En el caso del turismo de reuniones, nos encontramos con que quizá la mayor afectación podría presentarse en las pequeñas y medianas empresas, que tendrán que buscar alternativas más económicas para realizar sus eventos, debido a que muchos de los servicios en los grandes destinos se cotizan en dólares.

El impacto se mitigaría con las empresas transnacionales, que normalmente manejan un presupuesto en la moneda extranjera y no son tan sensibles al tipo de cambio.

Y por otro lado tenemos el turismo receptivo (internacional), que ha encontrado en México una opción de primer nivel para la realización de congresos, convenciones y viajes de incentivo; preferencia que —aunada a la calidad de este país como sede—, será motivada por el tipo de cambio.

Nos queda claro que en lo que no debemos escatimar es en la promoción. Actualmente el gobierno está haciendo un buen trabajo en este rubro, y no debe bajar la guardia; y el sector privado debe estar dispuesto a invertir más en participaciones dentro de ferias internacionales donde se promociona al país.

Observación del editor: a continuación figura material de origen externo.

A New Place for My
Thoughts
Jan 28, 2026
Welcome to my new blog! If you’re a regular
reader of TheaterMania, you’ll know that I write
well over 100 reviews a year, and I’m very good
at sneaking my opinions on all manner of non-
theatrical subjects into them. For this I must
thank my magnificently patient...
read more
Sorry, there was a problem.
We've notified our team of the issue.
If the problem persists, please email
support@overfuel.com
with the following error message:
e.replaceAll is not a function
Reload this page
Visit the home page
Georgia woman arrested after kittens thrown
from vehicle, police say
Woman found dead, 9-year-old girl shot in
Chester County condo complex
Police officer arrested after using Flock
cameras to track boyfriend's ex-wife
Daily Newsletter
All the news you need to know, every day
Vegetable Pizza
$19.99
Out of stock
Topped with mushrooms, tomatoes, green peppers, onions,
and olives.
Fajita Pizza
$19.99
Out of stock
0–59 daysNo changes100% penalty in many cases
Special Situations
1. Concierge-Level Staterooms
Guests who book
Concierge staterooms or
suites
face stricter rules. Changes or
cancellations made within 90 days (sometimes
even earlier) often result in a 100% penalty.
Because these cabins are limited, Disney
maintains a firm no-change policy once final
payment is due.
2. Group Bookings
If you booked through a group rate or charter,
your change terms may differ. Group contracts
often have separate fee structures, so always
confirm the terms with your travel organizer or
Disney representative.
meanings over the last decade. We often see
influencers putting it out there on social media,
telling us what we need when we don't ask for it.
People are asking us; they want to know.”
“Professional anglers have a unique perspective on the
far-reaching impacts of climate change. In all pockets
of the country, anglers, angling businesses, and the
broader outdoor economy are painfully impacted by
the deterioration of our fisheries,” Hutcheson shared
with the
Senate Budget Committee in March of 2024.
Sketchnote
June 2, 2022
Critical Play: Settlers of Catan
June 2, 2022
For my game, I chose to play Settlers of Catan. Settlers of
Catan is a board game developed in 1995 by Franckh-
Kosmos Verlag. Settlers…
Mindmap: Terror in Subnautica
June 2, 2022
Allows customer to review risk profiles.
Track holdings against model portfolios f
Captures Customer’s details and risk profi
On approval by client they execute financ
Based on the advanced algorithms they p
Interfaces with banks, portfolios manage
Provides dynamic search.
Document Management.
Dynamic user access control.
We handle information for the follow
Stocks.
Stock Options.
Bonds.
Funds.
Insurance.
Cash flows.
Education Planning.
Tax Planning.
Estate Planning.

México genera alrededor de 266 mil encuentros anuales, entre eventos corporativos, ferias, viajes empresariales y exhibiciones, y aunque quizá no logremos que esta cifra tenga un incremento representativo, estamos seguros que tampoco veremos una caída.

De acuerdo con el estudio “La relevancia económica de las reuniones en México 2016”, elaborado por el Consejo de Promoción Turística, de 2010 a 2014 hubo un incremento de 35% en el número de reuniones, donde las de mayor crecimiento fueron las exposiciones, con un 46%, seguidas de las reuniones corporativas con 39%.

Esto es una muestra de que la industria de reuniones en México sigue una tendencia al alza, y se mantendrá en la medida que sigamos ofreciendo infraestructura, seguridad, productos y servicios de primer mundo.

* Michel Wohlmuth, especialista en planeación de eventos corporativos, es Director Ejecutivo de Creatividad, empresa mexicana con 25 años de experiencia y prestigio en la industria, cuyo objetivo es impulsar una cultura de relacionamiento.